Dorian Electra is like no other act I've seen, their over-the-top videos and songs are like nothing else in pop music right now, and I firmly believe it's one of best things to happen to music. The first video I saw was "Daddy Like" and I quickly viewed "Flamboyant" and "Career Boy" after, sending me on an obsessive spiral into Dorian's world where tiny mustaches and backup dancers rule and you can come back from the dead in a goth-dominatrix funeral to dance with your sugar babies. It sounds extreme but that's the point, Dorian couldn't be boring if they tried.
I'm so excited that you're from Houston! I feel like people have a lot of pre-conceived notions about Texas. What was it like growing up there for you?
I was very lucky to be in a super accepting and open atmosphere and community with my family and even the school I went to. I think knowing that I lived in Texas, and knowing that wasn't the norm and trying to appreciate that really helped me be aware of how that's not how everyone thinks. It can be easy to forget that.
How did you start working with Refinery 29?
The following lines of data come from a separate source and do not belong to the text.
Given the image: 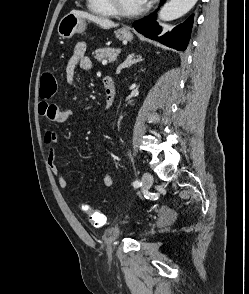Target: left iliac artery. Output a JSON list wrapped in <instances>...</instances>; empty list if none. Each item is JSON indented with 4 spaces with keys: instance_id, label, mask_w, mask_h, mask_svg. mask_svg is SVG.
Returning <instances> with one entry per match:
<instances>
[{
    "instance_id": "left-iliac-artery-1",
    "label": "left iliac artery",
    "mask_w": 249,
    "mask_h": 294,
    "mask_svg": "<svg viewBox=\"0 0 249 294\" xmlns=\"http://www.w3.org/2000/svg\"><path fill=\"white\" fill-rule=\"evenodd\" d=\"M133 186L135 188H138V187L142 186V183L140 181L136 180V181L133 182Z\"/></svg>"
}]
</instances>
Dorian: I would do educational music video series on the history of sexuality and gender. They wanted to do a video for Valentines Day, and they said I could do anything I wanted as long as it was an original video about sex ed. I did my research and thought, 'Oh, the history of the clitoris would be good there's really not a lot of information out there.' Then I did 5 or 6 videos with them and after that, I wanted to transition into doing my own music that wasn't explicit educational. I wanted to build the audience for that and make sure the timing was right. I felt like those videos helped me build a fanbase and be able to play shows. That propelled me into making my own music independently.
How did that turn in Flamboyant?
Dorian: I wanted to explore different masculine characters or tropes to make the themes accessible and relatable and fun too. Part of it is a personal exploration for me of my own gender identity. Part of it is taking on other characters or historical moments that interest me. The aesthetic is a blend of things I've been into for a long time: medieval renaissance baroque, futuristic pop, and heavy metal and rock n' roll and electronic music. I wanted to blend that together with visuals and sound. It's about being unapologetically yourself and unapologetically queer and being flamboyant.
Was it hard starting out and being, well, that much?
Dorian: I was worried for a while, especially in the pop-music realm, a lot of the aesthetic is more about playing it cool. Everything is a little more toned-down or effortless. Effortless is not my vibe, mine is purposefully constructed looking and very intentionally over-the-top and elaborate. There was definitely a struggle for me to be like, 'Are people going to like this? Are they going to think I'm a clown?' When I put out the "Flamboyant" music video, I didn't expect it to have the reaction it did. It's my most popular video and the reception was amazing. I thought people would find it niche and not like a polished pop-star vibe.
How does being gender fluid inform your music?
Dorian: I feel like, I wish I'd seen more of that when I was growing up. I just feel like it was such big deal if you even heard a celerity saying they were bi or even Pete Wentz wearing eyeliner, that was a big deal. Music industry people get a certain pass, they're allowed to be more androgynous or gender-challenging and be more accepted, but I feel like there wasn't enough representation and everything has changed so much. It's so cool to see so many young people that are out and queer and trans in high-school and younger. I just think having that in music is so important to continue making those kids feel supported. Being authentic and not feeling like, as an artist, you have to conform to something you're not because you're afraid you won't fit in or have industry backing. I am an independent artist and I do think there are challenges with how someone would see me as being viable in a big industry way but I'd rather remain independent my whole life if it means I can be true to who I am.
What has been the biggest challenge for you in your music career?
Dorian: Being independent is hard. I booked my whole tour myself. It took me so many hours and so many emails and spreadsheets. I'm very proud of it and I think that will be the last time I do that myself and I think that was a big challenge. I also felt very welcomed by people and very supported. I feel like I've been supported in an organic way but not in an industry way.
How does it feel to have that organic growth?
Dorian: It's so cool to see things that I thought would be niche have a bigger audience. I wish I could get it out to more people. My last YouTube video got into a really good algorithm and people kept commenting like, 'Thank you YouTube for recommending this, how did I not know about this before I'm nonbinary' or 'Wow I think my sexuality is confused now' maybe people don't know if I'm man or woman or what but they like it. When you put something out that's weird or shocking it can have a really positive reaction.
I've been harassing my friends with these videos so I GET IT, so what would be your advice to someone who is struggling with their identity?
Dorian: I would say take your time, there's no rush for you to feel like you fit into any category. You don't need to rush into any new category or label. Generally being open-minded and knowing that it's okay to feel unsure about whatever it is, the whole nature is to feel uncertain, and nothing is black-and-white. It took me a long time to get comfortable with my own things and if I wanted to use they/them pronouns and why I didn't like that at first and I didn't like the term non-binary at first, and it wasn't that easy for me overnight to say I'm gender-fluid and they/them.